登陆注册
5287400000070

第70章 41(1)

BUT NOW THAT PEOPLE HAD BROKEN

THROUGH THE BONDS OF THEIR NARROW

MEDIAEVAL LIMITATIONS, THEY HAD TO

HAVE MORE ROOM FOR THEIR WANDERINGS.

THE EUROPEAN WORLD HAD

GROWN TOO SMALL FOR THEIR AMBITIONS.

IT WAS THE TIME OF THE GREAT

VOYAGES OF DISCOVERY

THE Crusades had been a lesson in the liberal art of travelling.

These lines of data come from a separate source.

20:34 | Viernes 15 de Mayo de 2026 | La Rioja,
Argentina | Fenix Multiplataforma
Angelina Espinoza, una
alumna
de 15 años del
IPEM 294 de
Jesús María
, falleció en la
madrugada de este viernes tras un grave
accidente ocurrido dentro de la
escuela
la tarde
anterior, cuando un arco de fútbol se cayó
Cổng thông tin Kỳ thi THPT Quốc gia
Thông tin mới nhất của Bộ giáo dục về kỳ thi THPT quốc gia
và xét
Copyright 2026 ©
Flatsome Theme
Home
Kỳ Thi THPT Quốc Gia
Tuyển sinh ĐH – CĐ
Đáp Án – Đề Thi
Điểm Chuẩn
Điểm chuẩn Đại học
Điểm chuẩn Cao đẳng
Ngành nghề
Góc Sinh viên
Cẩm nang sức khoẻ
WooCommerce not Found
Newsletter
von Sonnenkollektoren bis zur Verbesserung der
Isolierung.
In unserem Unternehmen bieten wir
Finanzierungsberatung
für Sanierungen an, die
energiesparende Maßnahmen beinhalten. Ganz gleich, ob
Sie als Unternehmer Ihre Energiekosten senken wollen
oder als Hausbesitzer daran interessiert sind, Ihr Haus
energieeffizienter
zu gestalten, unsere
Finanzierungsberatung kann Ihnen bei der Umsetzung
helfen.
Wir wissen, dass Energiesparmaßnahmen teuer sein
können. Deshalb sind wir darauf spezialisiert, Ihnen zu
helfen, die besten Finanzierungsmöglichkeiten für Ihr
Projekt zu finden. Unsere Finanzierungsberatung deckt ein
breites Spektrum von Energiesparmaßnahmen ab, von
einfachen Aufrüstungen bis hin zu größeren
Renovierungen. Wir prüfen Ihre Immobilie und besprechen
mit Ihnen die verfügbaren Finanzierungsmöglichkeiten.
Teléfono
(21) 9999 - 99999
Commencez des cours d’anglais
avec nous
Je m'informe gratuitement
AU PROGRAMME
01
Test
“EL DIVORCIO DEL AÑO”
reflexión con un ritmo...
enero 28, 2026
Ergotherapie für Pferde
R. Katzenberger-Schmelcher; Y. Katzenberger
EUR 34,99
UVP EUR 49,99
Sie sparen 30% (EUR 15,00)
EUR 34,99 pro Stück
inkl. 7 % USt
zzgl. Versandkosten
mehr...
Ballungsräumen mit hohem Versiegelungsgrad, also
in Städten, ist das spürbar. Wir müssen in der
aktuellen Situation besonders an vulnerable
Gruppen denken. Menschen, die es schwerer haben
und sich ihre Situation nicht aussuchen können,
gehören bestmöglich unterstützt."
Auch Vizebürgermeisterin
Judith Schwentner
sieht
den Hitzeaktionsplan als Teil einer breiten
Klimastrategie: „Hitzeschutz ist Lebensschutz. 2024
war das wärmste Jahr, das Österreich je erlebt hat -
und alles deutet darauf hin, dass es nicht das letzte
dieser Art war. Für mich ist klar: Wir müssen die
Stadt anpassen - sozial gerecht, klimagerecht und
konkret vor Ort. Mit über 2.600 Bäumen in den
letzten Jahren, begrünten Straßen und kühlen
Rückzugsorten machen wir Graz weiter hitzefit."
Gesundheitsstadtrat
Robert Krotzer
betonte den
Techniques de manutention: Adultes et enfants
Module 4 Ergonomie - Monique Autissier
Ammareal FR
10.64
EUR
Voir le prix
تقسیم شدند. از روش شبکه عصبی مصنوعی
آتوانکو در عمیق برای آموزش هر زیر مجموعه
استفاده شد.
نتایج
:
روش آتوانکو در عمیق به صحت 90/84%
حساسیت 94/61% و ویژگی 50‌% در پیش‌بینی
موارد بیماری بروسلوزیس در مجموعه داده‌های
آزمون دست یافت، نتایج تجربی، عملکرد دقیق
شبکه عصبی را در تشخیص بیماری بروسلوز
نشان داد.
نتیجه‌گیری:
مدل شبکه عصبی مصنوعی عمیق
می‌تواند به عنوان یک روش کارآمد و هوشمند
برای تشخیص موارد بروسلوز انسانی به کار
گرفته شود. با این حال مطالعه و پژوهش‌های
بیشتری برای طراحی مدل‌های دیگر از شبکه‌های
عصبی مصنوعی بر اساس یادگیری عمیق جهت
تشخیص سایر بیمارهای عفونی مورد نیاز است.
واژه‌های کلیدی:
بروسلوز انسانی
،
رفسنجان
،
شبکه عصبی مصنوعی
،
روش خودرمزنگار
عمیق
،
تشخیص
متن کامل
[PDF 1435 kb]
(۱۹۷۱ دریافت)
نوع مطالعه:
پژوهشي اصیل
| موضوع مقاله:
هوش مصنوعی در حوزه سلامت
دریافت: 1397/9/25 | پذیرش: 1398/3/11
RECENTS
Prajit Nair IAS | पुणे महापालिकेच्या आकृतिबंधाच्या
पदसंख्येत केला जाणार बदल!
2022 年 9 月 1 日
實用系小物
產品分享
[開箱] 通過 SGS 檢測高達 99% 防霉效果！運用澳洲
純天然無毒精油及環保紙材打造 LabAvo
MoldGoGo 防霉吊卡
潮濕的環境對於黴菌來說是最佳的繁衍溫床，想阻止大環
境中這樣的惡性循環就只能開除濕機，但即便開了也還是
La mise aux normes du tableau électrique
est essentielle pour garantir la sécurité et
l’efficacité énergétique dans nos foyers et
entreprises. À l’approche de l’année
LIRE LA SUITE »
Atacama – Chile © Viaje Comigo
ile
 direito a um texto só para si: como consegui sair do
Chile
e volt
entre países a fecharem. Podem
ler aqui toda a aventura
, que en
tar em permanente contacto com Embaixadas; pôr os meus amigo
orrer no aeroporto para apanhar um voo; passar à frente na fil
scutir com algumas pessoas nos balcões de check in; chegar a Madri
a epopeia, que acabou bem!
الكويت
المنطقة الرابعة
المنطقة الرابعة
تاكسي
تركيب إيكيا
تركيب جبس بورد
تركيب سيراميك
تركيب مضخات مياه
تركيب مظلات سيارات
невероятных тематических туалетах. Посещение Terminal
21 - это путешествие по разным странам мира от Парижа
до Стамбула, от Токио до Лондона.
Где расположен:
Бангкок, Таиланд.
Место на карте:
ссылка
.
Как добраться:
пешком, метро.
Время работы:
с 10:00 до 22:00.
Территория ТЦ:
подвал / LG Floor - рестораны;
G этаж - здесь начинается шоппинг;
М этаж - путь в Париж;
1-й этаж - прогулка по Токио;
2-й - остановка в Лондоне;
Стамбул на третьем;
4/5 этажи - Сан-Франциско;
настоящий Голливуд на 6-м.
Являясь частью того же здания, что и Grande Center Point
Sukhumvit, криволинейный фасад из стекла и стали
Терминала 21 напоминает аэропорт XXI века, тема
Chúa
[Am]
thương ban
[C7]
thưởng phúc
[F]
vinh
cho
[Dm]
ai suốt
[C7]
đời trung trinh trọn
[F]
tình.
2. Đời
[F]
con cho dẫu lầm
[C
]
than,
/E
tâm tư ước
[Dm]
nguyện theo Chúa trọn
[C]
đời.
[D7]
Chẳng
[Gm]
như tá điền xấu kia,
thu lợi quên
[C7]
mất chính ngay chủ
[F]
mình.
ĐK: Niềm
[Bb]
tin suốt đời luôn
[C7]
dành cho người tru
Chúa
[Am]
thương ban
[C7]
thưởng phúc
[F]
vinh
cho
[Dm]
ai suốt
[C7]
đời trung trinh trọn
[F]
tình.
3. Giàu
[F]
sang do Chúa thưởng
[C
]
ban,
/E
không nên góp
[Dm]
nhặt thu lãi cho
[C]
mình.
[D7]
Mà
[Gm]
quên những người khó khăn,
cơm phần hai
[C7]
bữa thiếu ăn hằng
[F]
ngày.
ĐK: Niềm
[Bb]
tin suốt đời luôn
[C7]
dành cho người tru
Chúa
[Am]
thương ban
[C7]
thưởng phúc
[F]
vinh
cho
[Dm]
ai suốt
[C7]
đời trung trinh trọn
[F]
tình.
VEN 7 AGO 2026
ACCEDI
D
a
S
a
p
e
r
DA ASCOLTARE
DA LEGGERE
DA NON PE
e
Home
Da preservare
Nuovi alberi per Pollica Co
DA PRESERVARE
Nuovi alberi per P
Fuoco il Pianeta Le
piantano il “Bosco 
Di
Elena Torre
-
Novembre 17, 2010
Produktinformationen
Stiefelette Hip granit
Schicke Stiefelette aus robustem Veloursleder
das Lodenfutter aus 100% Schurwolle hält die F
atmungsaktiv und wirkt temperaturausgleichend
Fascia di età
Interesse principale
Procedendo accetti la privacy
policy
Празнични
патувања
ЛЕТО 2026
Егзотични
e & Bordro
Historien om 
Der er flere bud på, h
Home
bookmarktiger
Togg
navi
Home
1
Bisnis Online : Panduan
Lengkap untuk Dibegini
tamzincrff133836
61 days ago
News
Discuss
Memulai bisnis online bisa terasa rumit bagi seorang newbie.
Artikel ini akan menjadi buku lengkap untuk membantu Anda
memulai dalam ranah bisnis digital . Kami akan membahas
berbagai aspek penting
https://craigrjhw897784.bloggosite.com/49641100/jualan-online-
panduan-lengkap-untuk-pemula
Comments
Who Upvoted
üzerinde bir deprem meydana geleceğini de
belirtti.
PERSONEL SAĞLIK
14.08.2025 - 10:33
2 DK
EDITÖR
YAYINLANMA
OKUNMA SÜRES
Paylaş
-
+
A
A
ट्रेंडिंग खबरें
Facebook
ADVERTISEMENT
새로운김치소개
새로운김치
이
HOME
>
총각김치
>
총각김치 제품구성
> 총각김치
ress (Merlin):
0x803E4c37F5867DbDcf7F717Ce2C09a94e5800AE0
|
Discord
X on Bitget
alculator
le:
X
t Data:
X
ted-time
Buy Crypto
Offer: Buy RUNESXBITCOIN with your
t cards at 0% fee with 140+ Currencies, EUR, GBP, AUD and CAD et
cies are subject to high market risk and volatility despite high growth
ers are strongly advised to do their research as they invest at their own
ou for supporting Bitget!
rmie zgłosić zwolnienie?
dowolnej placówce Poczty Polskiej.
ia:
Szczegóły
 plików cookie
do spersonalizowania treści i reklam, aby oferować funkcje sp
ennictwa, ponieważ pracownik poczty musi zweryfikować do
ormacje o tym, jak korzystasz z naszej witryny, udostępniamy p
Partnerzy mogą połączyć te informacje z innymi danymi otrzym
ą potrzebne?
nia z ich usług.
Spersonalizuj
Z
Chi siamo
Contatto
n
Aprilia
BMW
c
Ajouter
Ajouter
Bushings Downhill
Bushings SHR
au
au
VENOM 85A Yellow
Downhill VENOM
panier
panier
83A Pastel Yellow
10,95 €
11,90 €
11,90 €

But very few people had ever ventured beyond the well- known beaten track which led from Venice to Jaffe. In the thirteenth century the Polo brothers, merchants of Venice, had wandered across the great Mongolian desert and after climbing mountains as high as the moon, they had found their way to the court of the great Khan of Cathay, the mighty emperor of China. The son of one of the Polos, by the name of Marco, had written a book about their adventures, which covered a period of more than twenty years. The astonished world had gaped at his descriptions of the golden towers of the strange island of Zipangu, which was his Italian way of spelling Japan. Many people had wanted to go east, that they might find this gold-land and grow rich. But the trip was too far and too dangerous and so they stayed at home.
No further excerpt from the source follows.